Lawmakers and watchdog groups called Friday for tougher restrictions on the use of deadly force by U.S. border agents and more transparency in the investigation of killings, including the release of an independent audit that recommended reforms in the U.S. Customs and Border Protection agency’s use-of-force policies.
The comments followed a report Thursday by the Los Angeles Times/Tribune Washington Bureau that revealed that a 21-page audit — which the border agency commissioned but has refused to release to the public or Congress — cited examples of border agents unnecessarily stepping in front of fleeing cars to justify firing at passengers and responding to rock-throwing with firearms.
Conducted by the nonprofit policy group Police Executive Research Forum, the review — obtained by the Los Angeles Times/Tribune Washington Bureau — found that 19 deaths had occurred in the 67 cases it examined. It criticized the agency for a “lack of diligence” in investigations and urged changes to prevent border agents from shooting at vehicles unless the occupants are trying to kill them, and barring agents from shooting people who throw things that cannot cause serious physical injury.
Rep. Zoe Lofgren (D-Calif.) said Friday she found the report “very disturbing” and that she had to obtain it from other sources because the Department of Homeland Security, which oversees the border agency, declined to release it.
“There are recommendations for reform that must be implemented by the executive branch,” said Lofgren, the top Democrat on the Judiciary immigration policy and border security subcommittee. She criticized the agency for a lack of transparency in internal investigations, complaining that a case “just disappears into a black hole and that’s a problem.”
Chris Rickerd, an attorney at the American Civil Liberties Union, said during a conference call with reporters Friday that Homeland Security should release the report “along with a full accounting of investigations into the 27 deaths,” referring to an ACLU count of border control-related deaths since 2010.
The border agency has resisted adopting the audit’s recommendations, according to documents obtained by the Los Angeles Times/Tribune Washington Bureau. The agency has argued that its agents would be put at greater risk if they accepted proposed limits on the use of force, or publicly revealed the details of their security policies.
Amid the growing backlash, however, Homeland Security Secretary Jeh Johnson is reconsidering the agency’s response to the two recommendations.
Spanish-language media — particularly in Mexico — have been giving a lot of attention to the report. El Universal, a leading Mexican newspaper, said that Mexican authorities had complained for years that border agents who kill Mexicans are rarely punished and that the results of investigations have not been published for years.
During a recent House Homeland Security Committee hearing, Johnson vowed to release the border agency’s official policy for using force. Watchdog advocates expressed concerns that parts of the document might be redacted.
Two border-state congressmen have said they would introduce bipartisan legislation to create a commission and require stronger reporting from the agency.
“We’ve been very frustrated at the lack of transparency, information and ability to exercise oversight in Congress, so we are going to mandate it in law,” Rep.
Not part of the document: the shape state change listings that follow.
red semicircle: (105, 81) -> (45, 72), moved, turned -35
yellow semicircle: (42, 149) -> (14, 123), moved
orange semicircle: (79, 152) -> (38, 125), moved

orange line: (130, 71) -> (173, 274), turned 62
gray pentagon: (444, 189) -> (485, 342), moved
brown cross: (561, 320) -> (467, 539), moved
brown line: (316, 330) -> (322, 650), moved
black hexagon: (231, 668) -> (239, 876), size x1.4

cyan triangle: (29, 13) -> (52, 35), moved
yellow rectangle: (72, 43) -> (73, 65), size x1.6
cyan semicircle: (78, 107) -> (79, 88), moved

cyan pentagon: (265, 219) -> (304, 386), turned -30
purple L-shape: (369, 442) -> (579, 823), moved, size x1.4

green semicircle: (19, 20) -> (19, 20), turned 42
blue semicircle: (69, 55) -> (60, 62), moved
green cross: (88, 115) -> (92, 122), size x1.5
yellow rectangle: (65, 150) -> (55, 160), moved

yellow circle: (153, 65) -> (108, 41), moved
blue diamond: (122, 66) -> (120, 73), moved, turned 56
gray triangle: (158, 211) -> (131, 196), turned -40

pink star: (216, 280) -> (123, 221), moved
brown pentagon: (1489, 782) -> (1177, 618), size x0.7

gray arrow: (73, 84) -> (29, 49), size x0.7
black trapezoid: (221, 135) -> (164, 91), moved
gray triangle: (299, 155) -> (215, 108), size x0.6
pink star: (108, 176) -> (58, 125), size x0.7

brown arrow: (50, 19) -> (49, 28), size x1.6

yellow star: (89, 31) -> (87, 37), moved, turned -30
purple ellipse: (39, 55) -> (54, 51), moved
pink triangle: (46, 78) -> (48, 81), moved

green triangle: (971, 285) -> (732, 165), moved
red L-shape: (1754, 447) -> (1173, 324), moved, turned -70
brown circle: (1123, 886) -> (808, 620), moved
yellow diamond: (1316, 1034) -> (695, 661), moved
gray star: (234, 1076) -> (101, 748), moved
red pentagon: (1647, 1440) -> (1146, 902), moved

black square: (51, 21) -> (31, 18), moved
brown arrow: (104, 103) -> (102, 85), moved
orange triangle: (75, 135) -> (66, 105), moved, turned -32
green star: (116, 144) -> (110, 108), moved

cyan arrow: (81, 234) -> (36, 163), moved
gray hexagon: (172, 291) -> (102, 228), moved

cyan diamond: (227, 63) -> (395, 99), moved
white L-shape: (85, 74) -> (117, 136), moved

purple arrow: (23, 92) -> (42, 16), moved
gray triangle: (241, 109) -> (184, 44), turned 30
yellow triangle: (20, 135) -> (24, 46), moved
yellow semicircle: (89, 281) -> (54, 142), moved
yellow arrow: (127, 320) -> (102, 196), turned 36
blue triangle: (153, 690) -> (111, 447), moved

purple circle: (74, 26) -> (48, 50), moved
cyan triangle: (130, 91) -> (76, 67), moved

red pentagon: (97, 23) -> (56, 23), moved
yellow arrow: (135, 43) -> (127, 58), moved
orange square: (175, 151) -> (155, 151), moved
Beto O’Rourke (D-Tex.), who is co-sponsoring the legislation with Rep. Stevan Pearce (R-N.M.), said in an interview Friday.
Immigration activists also called for greater transparency in Homeland Security’s internal efforts to investigate and reprimand agents for using deadly force. They urged the department to release its use-of-force policies, as other law enforcement agencies do.
Border agents “have to be held to the same standards,” said Andrea Guerrero, executive director of Alliance San Diego and co-chairwoman of the Southern Border Communities Coalition. “They don’t have the right to operate above the law.” She said border agents should be equipped with nonlethal weapons such as pepper spray.
“What we are finding in a lot of these incidents [is that] they are not holding nonlethal options except for a baton,” she said.